►

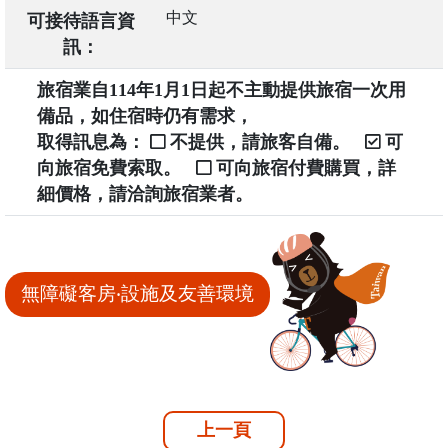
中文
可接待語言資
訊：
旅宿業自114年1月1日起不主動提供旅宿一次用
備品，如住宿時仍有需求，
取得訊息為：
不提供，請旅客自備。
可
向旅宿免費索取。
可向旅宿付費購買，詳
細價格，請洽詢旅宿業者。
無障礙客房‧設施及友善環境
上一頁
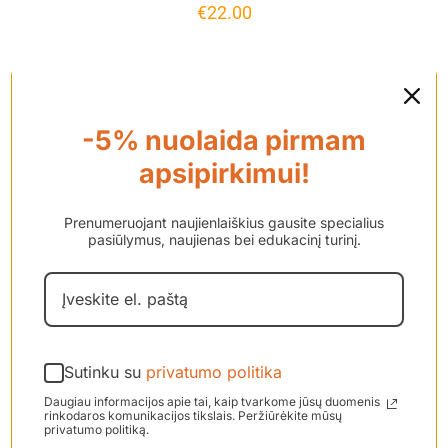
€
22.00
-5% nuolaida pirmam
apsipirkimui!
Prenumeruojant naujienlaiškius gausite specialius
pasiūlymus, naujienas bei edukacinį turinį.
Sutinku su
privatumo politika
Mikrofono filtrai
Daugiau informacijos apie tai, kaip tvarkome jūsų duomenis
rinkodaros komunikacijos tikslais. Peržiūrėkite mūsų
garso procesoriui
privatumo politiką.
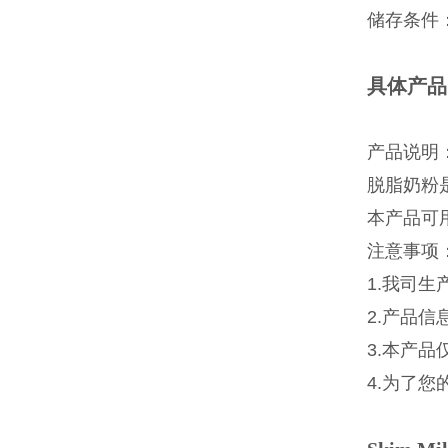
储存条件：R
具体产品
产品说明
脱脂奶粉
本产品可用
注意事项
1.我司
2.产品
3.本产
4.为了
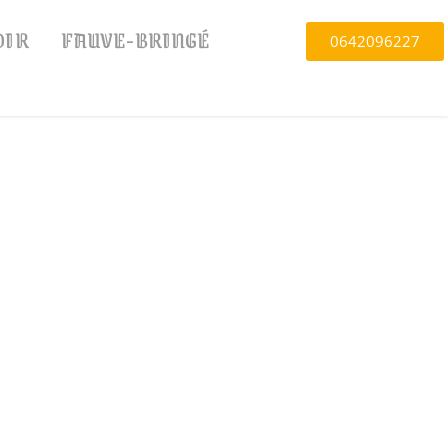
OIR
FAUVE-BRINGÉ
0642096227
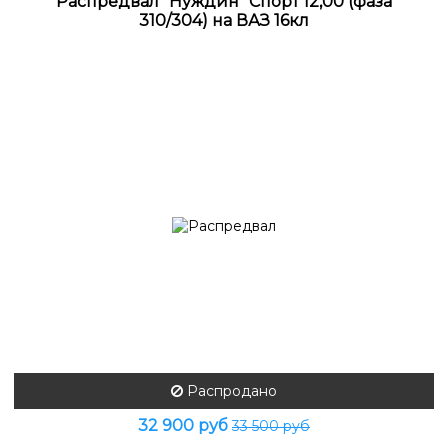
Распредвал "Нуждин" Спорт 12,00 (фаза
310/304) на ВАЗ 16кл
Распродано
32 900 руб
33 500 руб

◄
►

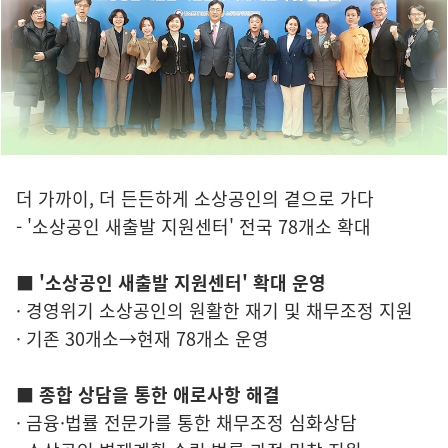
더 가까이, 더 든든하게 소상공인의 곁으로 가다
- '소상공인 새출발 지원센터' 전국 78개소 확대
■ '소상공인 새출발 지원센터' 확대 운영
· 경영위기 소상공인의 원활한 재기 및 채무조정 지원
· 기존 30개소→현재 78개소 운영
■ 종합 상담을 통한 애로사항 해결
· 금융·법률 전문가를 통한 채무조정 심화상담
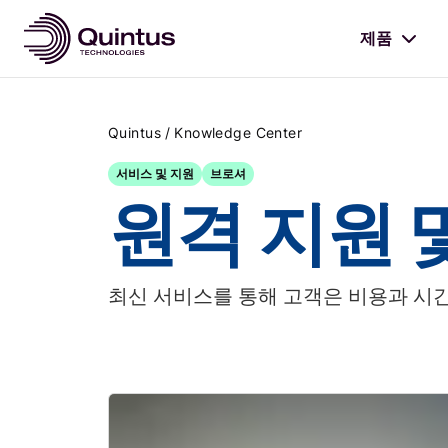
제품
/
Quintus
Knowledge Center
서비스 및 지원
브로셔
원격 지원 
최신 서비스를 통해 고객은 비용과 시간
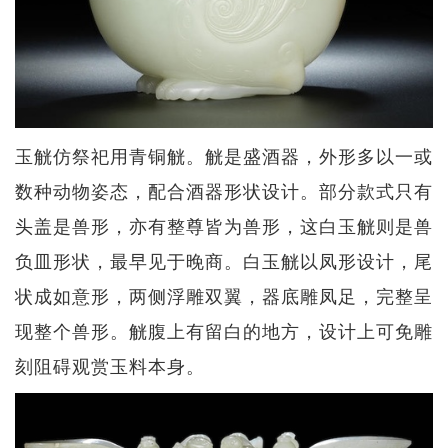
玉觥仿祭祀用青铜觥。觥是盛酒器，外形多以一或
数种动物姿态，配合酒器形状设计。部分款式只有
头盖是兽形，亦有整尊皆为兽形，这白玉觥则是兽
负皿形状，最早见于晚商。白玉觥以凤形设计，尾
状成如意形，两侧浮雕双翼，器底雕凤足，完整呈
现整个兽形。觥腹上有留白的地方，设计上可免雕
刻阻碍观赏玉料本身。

◄
►

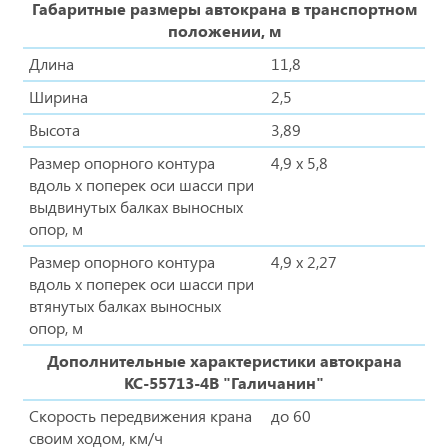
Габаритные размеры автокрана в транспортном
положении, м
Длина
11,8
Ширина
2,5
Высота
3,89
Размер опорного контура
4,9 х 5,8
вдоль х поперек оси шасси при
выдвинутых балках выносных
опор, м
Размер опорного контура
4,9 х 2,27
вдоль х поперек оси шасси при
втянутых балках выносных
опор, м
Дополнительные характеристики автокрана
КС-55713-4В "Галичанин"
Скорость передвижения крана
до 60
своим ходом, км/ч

◄

• [Task]
Starting at the line with "더 가까이, 더 든든하게 소상공인의 곁으로 가다" in the entries above, write out every line exactly until the line with "최신 서비스를 통해 고객은 비용과 시간" has been written. Include no pictures and nothing more.

• [Your response]
더 가까이, 더 든든하게 소상공인의 곁으로 가다
- '소상공인 새출발 지원센터' 전국 78개소 확대
■ '소상공인 새출발 지원센터' 확대 운영
· 경영위기 소상공인의 원활한 재기 및 채무조정 지원
· 기존 30개소→현재 78개소 운영
■ 종합 상담을 통한 애로사항 해결
· 금융·법률 전문가를 통한 채무조정 심화상담
제품
/
Quintus
Knowledge Center
서비스 및 지원
브로셔
원격 지원 
최신 서비스를 통해 고객은 비용과 시간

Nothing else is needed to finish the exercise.